In 2013–14, Krishnanagar I CD Block produced 42,037 tonnes of Aman paddy, the main winter crop from 15,162 hectares, 23,789 tonnes of Boro paddy (spring crop) from 6,251 hectares, 7,457 tonnes of Aus paddy (summer crop) from 3,370 hectares, 3,940 tonnes of wheat from 1,241 hectares, 115,649 tonnes of jute from 7,069 hectares, 6,246 tonnes of potatoes from 40 hectares and 1,904 tonnes of sugar cane from 19 hectares. It also produced pulses and oilseeds.

In 2013–14, the total area irrigated in Krishnanagar I CD Block was 2,347 hectares, out of which 437 hectares were irrigated by river lift irrigation, 1,880 hectares by deep tube wells and 30 hectares by shallow tube wells.

===Banking===
In 2013–14, Krishnanagar I CD Block had offices of 8 commercial banks and 6 gramin banks.

==Transport==
Krihnanagar I CD Block has 2 ferry services and 4 originating/ terminating bus services.

The Ranaghat-Lalgola branch line was opened in 1905. It passes through this CD Block and there are stations at Bahadurpur and Dhubulia.

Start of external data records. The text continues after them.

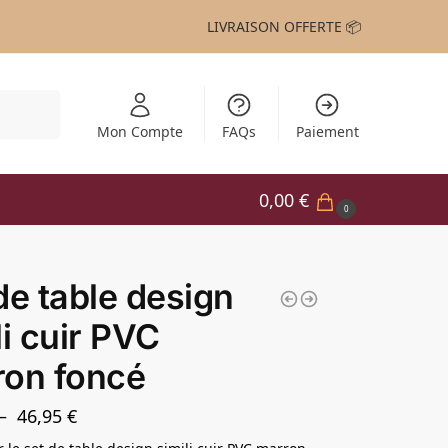
LIVRAISON OFFERTE 📦
echerche
Mon Compte
FAQs
Paiement
0,00
€
0
de table design
li cuir PVC
ron foncé
–
46,95
€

NH 14, SH 3 running from Krishnanagar (in Nadia district) to Gosaba (in South 24 Pargananas district) and SH 8, running from Majhdia (in Nadia district) to Santaldih (in Purulia district) pass through this block.

==Education==
In 2013–14, Krishnanagar I CD Block had 177 primary schools with 12,937 students, 13 middle schools with 1,678 students, 5 high school with 4,602 students and 18 higher secondary schools with 26,967 students. Krishnanagar I CD Block had 1 general college with 1,212 students, 5 technical/ professional institutions with 624 students and 604 institutions for special and non-formal education with 17,119 students

In Krishnanagar CD Block, amongst the 87 inhabited villages, 4 villages did not have any school, 52 had more than 1 primary school, 35 had at least 1 primary and 1 middle school and 16 had at least 1 middle and 1 secondary school.

Asannagar Madan Mohan Tarkalankar College was established at Asannagar in 2007. Affiliated to the University of Kalyani, it offers honours courses in Bengali, English, Sanskrit and history.

==Healthcare==
In 2014, Krishnanagar I CD Block had 1 block primary health centre, 2 primary health centres and 1 private nursing home with total 50 beds and 4 doctors (excluding private bodies). It had 29 family welfare subcentres. 4,118 patients were treated indoor and 140,199 patients were treated outdoor in the hospitals, health centres and subcentres of the CD Block.

Bishnupur Rural Hospital, with 30 beds at Bishnupur, is the major government medical facility in the Krishnanagr I CD block. There are primary health centres at Asannagar (with 10 beds) and Bhaluka (with 6 beds).

Krishnanagar I CD Block is one of the areas of Nadia district where ground water is affected by moderate level of arsenic contamination. The WHO guideline for arsenic in drinking water is 10 mg/ litre, and the Indian Standard value is 50 mg/ litre. All the 17 blocks of Nadia district have arsenic contamination above this level. The maximum concentration in Krishnanagar I CD Block is 229 mg/litre.